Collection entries

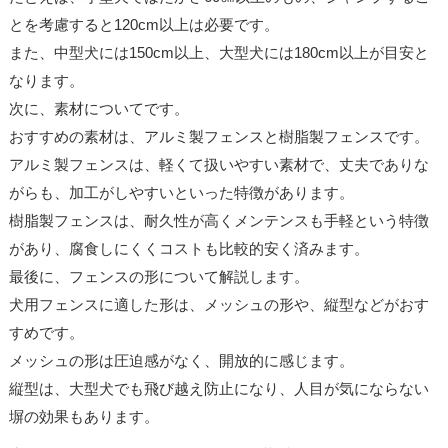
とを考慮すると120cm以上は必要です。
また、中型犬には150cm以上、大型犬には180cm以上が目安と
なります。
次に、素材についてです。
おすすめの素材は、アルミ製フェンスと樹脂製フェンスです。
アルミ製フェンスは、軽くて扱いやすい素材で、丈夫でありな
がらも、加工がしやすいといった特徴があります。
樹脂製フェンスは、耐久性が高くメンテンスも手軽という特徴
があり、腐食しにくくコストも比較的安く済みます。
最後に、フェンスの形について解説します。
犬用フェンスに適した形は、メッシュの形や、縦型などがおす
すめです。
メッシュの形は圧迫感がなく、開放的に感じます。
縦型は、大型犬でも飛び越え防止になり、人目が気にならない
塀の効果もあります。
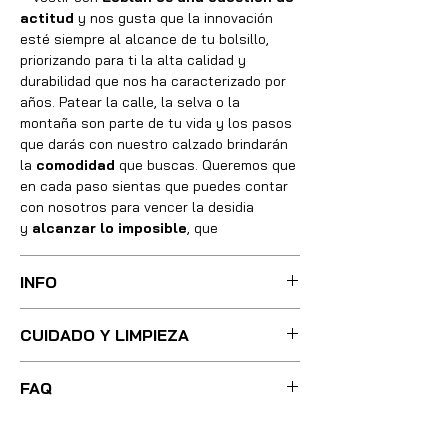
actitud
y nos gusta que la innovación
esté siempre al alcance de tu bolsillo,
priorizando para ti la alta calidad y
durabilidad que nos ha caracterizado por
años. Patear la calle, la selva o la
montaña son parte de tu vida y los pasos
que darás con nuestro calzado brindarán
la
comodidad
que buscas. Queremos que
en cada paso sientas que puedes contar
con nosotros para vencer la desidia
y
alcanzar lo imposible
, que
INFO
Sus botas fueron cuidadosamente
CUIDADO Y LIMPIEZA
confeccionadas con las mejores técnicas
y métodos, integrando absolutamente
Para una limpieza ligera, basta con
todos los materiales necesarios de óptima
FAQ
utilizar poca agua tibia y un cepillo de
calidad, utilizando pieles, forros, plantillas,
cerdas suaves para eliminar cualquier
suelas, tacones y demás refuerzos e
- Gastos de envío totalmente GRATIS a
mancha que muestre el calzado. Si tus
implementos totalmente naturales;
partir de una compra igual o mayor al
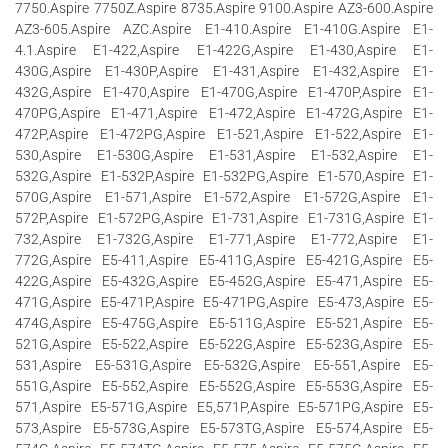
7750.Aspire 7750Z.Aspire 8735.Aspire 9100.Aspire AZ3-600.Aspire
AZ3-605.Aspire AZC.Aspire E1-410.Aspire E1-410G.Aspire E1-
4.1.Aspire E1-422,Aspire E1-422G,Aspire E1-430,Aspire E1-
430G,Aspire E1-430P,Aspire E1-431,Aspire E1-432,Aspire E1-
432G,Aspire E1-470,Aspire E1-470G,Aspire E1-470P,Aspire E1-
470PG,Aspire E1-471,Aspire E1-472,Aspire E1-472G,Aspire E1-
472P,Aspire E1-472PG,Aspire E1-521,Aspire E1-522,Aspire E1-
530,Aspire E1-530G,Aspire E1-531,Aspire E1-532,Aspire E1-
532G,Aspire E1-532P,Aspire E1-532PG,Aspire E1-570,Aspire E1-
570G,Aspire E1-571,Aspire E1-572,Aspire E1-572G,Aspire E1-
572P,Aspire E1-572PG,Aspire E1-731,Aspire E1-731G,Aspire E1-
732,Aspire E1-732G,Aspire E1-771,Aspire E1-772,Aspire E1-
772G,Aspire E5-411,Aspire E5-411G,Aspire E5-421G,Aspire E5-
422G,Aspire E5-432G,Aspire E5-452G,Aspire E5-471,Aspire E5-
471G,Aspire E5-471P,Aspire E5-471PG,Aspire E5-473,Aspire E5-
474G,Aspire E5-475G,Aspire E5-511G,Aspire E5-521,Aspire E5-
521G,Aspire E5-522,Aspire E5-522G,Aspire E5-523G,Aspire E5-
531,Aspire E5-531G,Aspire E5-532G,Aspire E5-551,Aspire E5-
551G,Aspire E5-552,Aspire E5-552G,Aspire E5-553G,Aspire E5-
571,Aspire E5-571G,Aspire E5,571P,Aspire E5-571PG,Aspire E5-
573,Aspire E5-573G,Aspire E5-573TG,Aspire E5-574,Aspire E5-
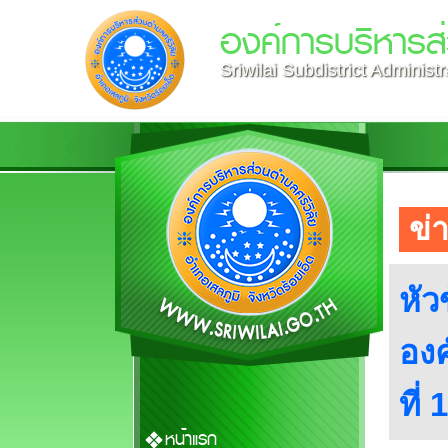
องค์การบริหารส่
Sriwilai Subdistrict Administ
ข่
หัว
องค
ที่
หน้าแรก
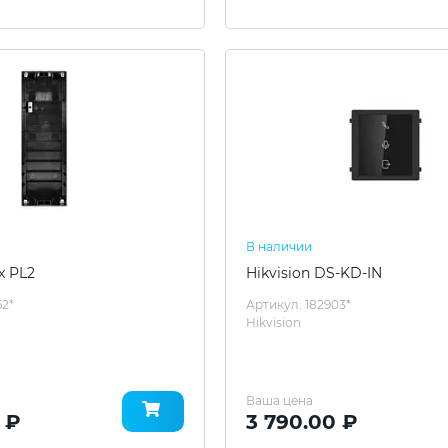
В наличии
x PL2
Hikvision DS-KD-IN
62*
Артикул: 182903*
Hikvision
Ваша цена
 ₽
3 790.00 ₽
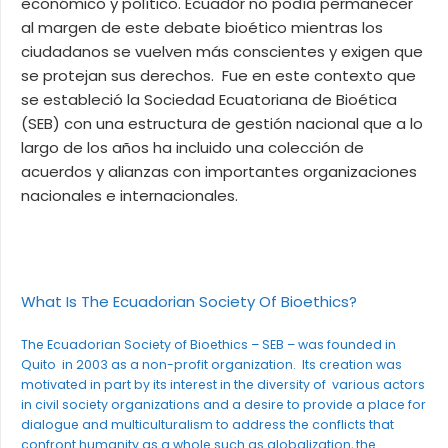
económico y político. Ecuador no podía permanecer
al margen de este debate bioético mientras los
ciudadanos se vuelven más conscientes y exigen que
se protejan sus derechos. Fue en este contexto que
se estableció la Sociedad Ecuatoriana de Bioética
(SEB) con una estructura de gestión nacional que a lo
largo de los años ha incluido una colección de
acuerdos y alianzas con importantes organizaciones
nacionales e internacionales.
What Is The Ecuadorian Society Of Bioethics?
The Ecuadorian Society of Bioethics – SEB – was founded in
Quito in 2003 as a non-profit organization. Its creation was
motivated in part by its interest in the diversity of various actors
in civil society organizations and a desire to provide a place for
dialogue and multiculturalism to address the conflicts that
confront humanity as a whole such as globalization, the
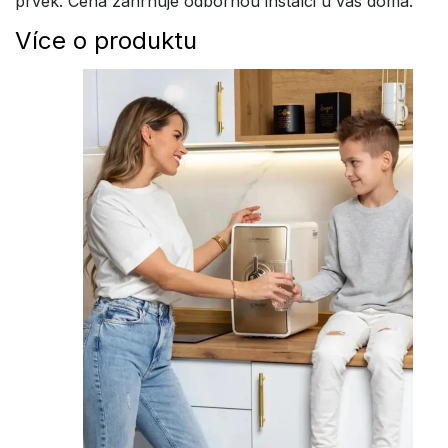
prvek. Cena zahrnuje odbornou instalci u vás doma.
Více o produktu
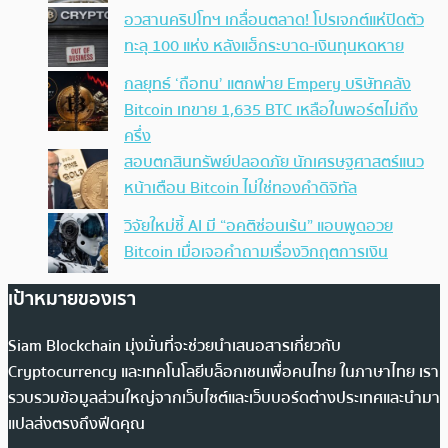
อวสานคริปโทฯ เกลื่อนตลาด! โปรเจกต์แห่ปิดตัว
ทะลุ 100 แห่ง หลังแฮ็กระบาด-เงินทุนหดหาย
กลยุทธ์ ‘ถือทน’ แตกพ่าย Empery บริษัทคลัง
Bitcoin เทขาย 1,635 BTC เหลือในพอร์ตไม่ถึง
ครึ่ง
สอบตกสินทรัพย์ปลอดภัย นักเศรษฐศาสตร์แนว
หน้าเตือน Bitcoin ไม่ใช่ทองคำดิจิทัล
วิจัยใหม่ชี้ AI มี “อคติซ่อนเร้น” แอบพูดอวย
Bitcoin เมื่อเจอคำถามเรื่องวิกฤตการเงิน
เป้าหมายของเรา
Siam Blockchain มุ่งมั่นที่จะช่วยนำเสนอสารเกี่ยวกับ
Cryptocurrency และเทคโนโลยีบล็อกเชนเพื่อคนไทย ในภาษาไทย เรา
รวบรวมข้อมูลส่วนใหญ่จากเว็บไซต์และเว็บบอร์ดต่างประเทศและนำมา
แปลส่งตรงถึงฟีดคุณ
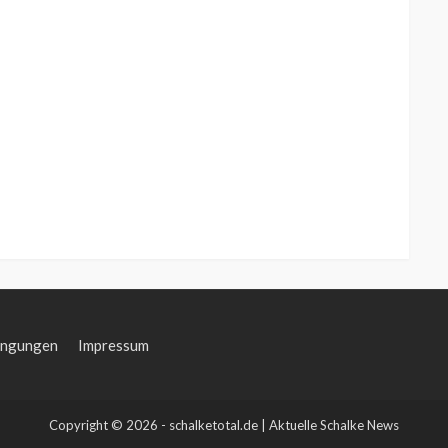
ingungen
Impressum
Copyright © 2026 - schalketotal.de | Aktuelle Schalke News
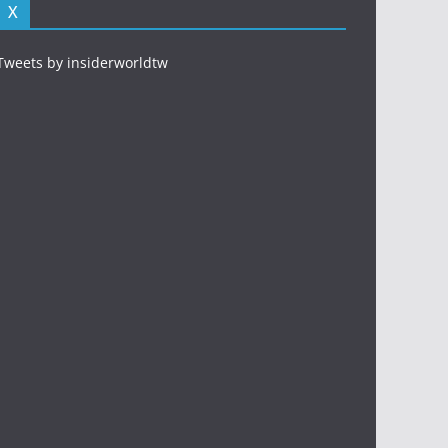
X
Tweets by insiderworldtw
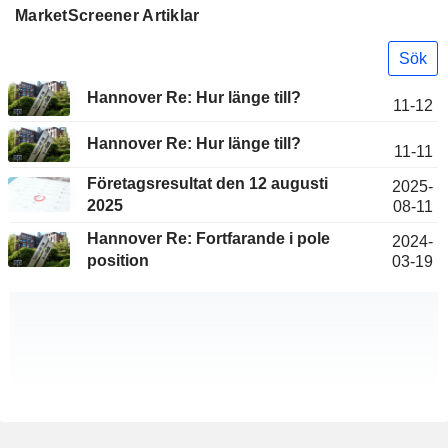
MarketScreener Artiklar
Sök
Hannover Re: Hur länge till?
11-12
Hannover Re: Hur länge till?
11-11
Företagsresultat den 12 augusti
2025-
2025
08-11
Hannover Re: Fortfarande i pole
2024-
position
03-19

--

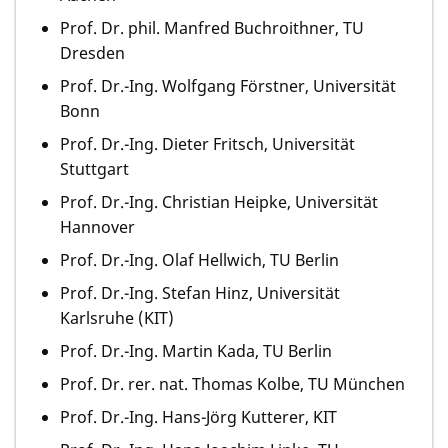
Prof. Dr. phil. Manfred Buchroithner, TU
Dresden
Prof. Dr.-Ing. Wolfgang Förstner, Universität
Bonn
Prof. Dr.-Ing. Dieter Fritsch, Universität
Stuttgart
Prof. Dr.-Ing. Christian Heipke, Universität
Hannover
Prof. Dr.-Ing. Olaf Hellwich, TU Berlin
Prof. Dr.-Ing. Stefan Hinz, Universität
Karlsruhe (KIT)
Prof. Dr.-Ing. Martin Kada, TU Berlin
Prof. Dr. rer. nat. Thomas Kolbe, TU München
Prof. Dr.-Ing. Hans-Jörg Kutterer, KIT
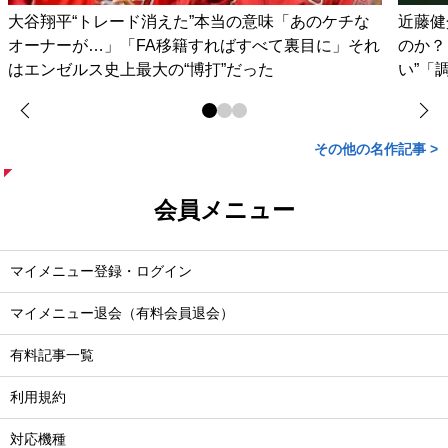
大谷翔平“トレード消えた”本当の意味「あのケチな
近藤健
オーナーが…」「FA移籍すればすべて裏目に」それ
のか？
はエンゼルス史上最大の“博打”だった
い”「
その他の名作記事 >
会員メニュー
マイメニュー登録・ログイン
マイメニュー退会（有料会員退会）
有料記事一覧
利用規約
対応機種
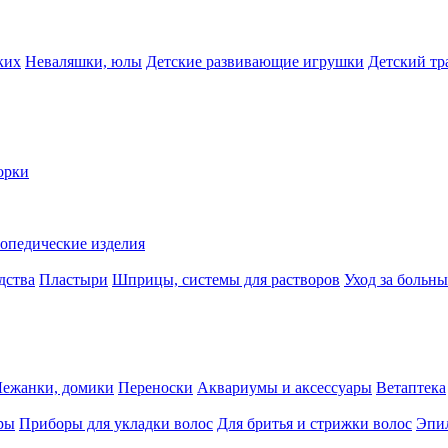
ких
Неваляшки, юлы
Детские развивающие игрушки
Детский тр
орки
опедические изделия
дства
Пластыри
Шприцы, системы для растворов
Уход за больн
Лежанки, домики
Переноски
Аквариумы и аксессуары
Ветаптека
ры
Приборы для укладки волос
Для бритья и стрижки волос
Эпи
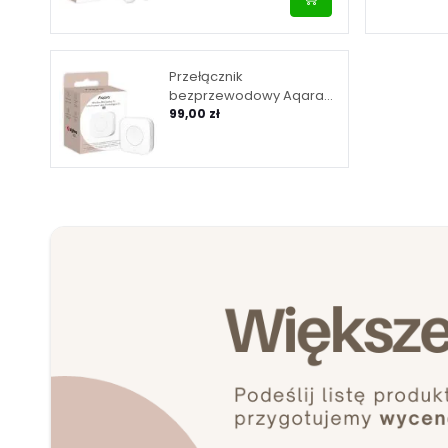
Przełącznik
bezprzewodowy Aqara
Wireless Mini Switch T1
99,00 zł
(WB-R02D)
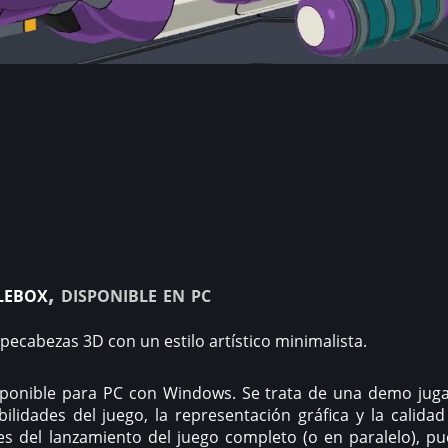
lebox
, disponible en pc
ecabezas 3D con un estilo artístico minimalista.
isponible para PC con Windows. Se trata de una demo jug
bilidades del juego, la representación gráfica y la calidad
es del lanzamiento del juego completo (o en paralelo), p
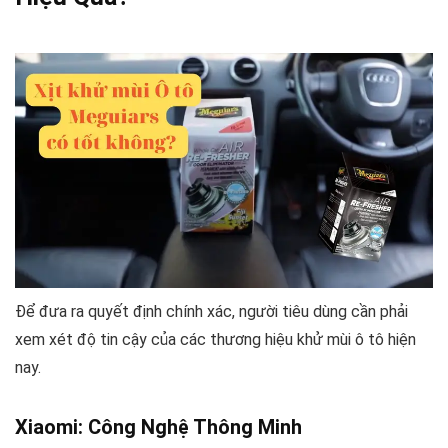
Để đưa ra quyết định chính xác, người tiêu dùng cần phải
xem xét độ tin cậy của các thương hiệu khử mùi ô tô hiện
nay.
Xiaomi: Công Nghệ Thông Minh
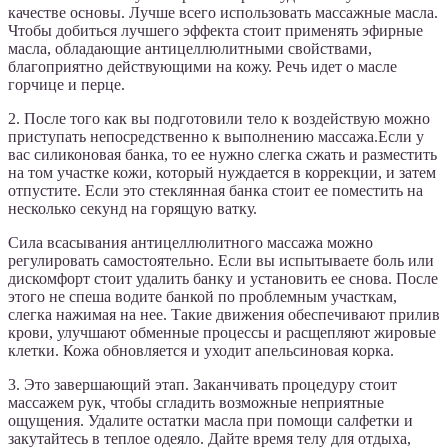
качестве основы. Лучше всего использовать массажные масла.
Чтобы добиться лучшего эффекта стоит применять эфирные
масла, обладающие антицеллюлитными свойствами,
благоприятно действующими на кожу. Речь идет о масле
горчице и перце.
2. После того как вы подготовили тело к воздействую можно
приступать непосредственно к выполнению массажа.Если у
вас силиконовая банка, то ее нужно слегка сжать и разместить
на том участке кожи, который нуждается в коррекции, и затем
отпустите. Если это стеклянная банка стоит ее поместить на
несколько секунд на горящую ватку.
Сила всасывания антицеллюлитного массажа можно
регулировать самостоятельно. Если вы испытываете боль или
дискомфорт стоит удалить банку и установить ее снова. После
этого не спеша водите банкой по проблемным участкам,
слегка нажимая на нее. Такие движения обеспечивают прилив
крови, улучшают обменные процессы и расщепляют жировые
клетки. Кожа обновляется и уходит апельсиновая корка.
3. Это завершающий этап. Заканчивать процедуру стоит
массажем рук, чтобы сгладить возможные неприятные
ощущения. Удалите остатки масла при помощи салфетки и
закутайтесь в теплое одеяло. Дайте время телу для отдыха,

* PROBLEM REQUIREMENTS *
Look above for the line that contains "слегка нажимая на". Starting there, transcribe every line exactly until you have copied the line that contains "массажем рук, чтобы".

* RESULT OF THIS EXERCISE *
слегка нажимая на нее. Такие движения обеспечивают прилив
крови, улучшают обменные процессы и расщепляют жировые
клетки. Кожа обновляется и уходит апельсиновая корка.
3. Это завершающий этап. Заканчивать процедуру стоит
массажем рук, чтобы сгладить возможные неприятные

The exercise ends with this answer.